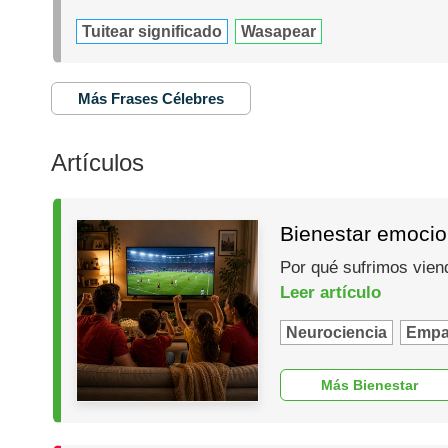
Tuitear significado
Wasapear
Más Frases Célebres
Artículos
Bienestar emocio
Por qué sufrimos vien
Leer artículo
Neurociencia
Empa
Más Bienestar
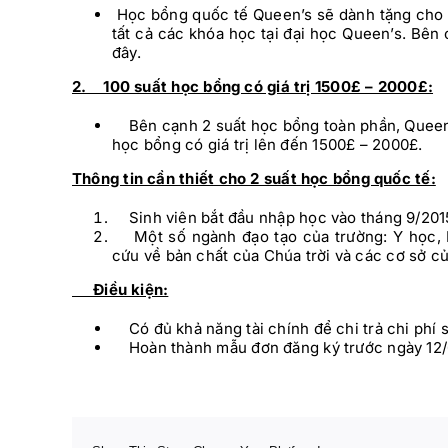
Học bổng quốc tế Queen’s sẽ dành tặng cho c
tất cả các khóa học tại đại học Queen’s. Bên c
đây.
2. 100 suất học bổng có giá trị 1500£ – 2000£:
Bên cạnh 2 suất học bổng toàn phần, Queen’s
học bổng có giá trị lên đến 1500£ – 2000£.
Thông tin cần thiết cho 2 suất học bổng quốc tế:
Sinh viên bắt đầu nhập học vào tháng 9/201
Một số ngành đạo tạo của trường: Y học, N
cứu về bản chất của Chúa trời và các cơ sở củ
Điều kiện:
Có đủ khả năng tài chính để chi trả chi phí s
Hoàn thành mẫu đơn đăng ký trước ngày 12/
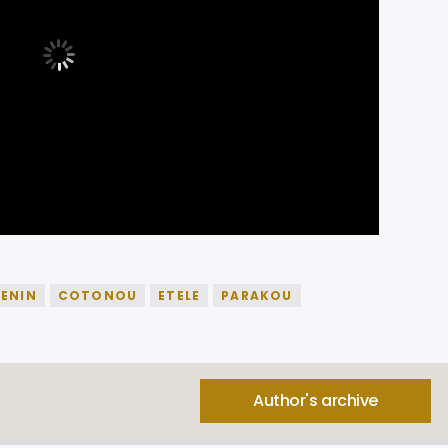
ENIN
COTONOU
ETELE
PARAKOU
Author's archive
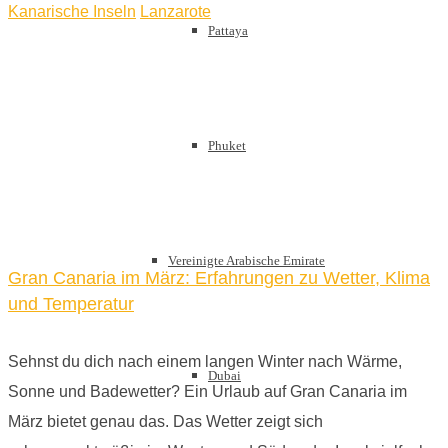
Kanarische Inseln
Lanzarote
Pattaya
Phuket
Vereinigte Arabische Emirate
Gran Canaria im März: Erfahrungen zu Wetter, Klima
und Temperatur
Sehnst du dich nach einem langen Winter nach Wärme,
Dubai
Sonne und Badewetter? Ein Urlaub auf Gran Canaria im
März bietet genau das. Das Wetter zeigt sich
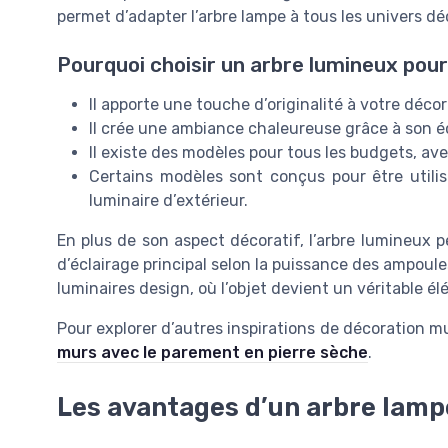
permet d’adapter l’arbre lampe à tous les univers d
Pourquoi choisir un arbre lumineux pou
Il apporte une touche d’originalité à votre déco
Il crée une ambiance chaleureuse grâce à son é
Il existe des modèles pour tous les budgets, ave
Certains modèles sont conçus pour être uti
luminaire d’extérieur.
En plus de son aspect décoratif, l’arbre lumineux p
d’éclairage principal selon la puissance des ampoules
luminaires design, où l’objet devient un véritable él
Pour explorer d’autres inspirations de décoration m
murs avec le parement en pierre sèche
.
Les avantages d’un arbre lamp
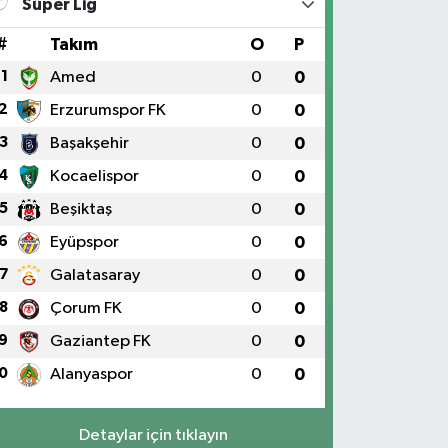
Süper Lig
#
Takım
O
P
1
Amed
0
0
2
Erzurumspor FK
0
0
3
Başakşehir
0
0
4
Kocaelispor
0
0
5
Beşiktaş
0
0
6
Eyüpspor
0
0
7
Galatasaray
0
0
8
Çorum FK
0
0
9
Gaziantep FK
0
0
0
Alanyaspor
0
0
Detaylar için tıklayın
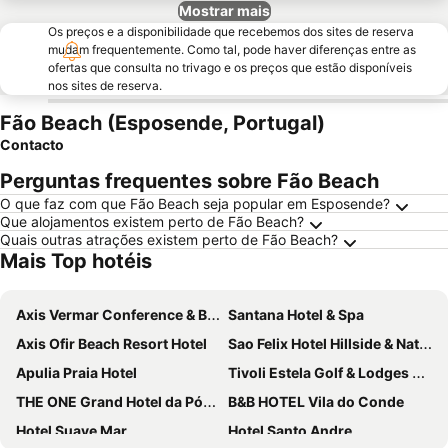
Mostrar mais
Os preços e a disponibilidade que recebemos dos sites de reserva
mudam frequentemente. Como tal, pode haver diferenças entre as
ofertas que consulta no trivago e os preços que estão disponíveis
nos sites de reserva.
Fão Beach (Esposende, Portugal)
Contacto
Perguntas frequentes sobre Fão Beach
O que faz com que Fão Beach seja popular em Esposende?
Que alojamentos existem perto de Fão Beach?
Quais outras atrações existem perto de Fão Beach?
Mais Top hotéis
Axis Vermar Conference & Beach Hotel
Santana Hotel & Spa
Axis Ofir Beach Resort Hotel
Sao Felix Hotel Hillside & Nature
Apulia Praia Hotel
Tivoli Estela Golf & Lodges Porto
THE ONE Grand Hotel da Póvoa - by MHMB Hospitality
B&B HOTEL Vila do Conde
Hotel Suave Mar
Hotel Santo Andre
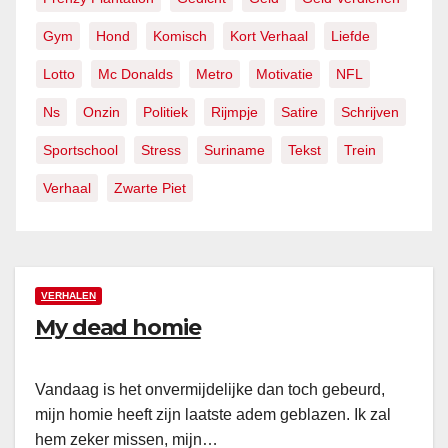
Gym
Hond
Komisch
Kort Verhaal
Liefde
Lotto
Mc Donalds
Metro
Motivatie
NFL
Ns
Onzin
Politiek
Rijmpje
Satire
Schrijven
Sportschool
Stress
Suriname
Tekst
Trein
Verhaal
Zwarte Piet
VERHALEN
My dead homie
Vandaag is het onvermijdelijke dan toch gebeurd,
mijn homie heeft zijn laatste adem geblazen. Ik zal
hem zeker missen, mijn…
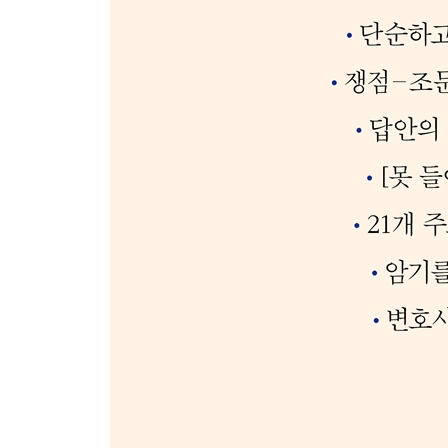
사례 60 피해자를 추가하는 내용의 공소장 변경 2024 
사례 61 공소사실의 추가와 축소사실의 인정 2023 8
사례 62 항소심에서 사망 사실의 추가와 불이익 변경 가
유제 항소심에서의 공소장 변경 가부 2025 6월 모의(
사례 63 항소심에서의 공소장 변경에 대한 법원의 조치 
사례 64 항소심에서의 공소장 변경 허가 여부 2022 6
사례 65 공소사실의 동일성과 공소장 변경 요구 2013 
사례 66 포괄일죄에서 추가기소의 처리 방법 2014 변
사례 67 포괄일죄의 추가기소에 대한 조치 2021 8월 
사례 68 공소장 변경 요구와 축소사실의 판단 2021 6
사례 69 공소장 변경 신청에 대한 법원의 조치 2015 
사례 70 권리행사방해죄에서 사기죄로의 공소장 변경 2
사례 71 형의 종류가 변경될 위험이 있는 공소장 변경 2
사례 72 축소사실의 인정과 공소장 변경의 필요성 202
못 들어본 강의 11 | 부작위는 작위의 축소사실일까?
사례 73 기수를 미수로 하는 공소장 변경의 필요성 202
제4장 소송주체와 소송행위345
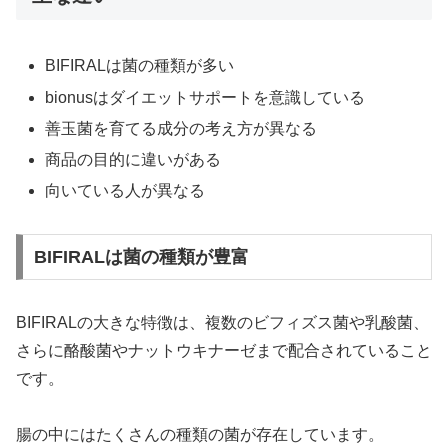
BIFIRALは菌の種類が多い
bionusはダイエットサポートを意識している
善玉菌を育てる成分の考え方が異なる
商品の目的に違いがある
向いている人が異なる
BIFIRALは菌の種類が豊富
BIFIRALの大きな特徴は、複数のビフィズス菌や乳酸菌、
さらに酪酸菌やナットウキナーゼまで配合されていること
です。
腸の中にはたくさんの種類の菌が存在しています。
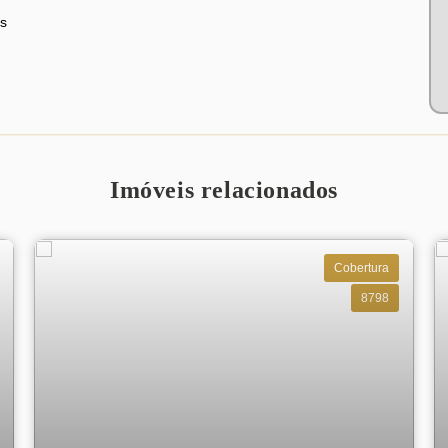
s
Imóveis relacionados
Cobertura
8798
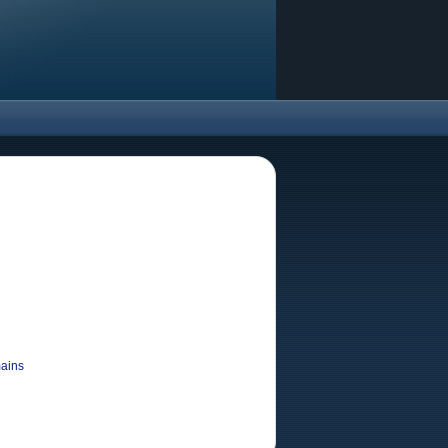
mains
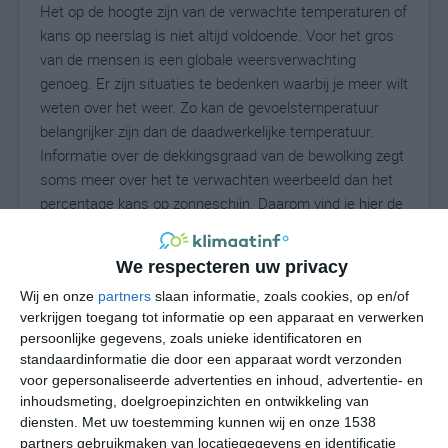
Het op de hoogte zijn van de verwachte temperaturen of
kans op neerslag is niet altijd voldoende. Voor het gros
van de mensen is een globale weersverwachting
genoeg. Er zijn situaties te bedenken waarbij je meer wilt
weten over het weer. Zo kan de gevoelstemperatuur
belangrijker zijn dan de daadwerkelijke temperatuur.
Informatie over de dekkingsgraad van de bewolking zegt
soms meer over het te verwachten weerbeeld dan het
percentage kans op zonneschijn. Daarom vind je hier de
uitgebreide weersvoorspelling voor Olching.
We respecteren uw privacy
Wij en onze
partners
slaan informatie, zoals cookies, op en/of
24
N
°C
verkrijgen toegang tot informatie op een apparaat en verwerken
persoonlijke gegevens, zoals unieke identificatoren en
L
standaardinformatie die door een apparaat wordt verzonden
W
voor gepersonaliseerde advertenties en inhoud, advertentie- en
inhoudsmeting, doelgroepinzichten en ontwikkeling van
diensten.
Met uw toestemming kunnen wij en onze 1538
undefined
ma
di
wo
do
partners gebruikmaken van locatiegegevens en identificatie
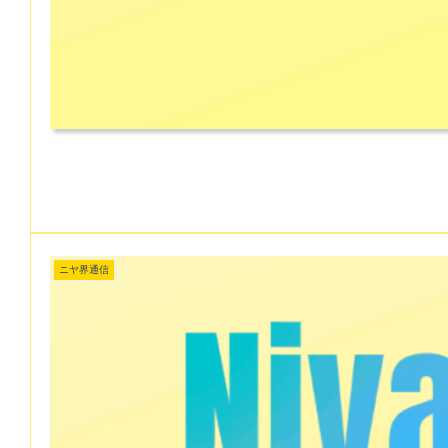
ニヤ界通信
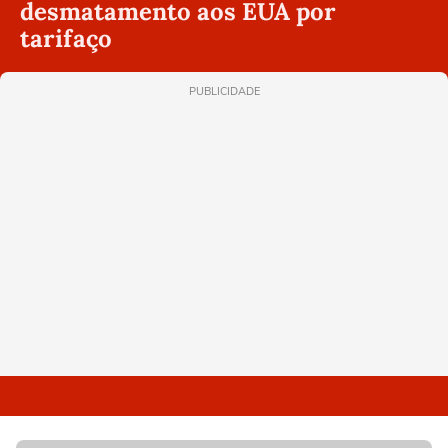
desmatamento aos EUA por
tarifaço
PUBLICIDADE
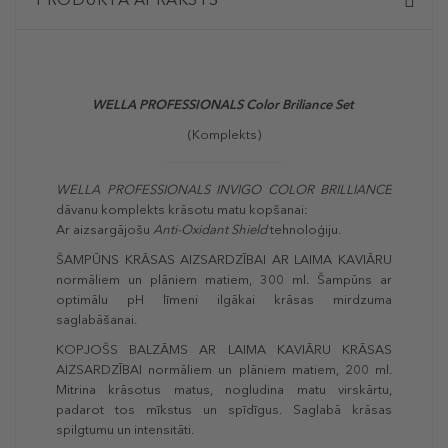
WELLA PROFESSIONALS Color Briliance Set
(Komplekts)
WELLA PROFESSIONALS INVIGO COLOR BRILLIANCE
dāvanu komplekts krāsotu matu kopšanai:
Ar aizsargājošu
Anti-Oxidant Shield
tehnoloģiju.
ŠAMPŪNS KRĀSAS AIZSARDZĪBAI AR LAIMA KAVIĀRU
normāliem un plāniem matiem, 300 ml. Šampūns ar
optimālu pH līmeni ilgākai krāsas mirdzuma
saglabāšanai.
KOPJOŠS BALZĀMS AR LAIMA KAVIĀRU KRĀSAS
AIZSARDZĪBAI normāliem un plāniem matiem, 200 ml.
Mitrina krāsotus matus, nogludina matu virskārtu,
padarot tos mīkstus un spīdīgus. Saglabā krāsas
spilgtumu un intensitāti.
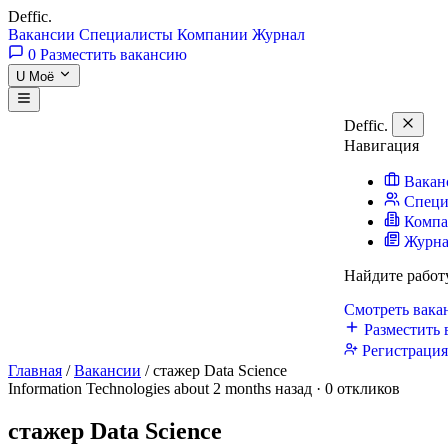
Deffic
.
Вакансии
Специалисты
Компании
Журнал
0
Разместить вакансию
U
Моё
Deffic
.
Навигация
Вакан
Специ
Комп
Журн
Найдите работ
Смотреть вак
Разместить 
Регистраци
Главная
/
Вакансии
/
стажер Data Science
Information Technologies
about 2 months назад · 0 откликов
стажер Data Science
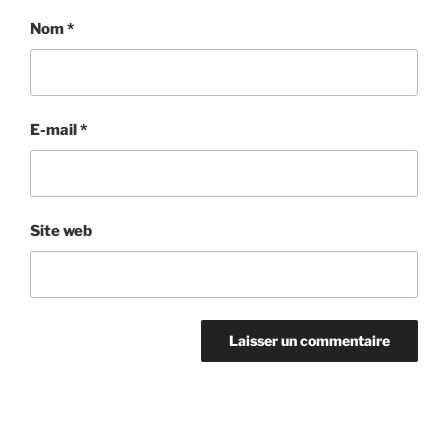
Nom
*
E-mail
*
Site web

**EXERCISE**
Every line above from the line with "nos sites de reserva." to the line with "Santana Hotel & Spa", both included, must be reproduced exactly, and no other line may appear.

**EXERCISE RESPONSE**
nos sites de reserva.
Fão Beach (Esposende, Portugal)
Contacto
Perguntas frequentes sobre Fão Beach
O que faz com que Fão Beach seja popular em Esposende?
Que alojamentos existem perto de Fão Beach?
Quais outras atrações existem perto de Fão Beach?
Mais Top hotéis
Axis Vermar Conference & Beach Hotel
Santana Hotel & Spa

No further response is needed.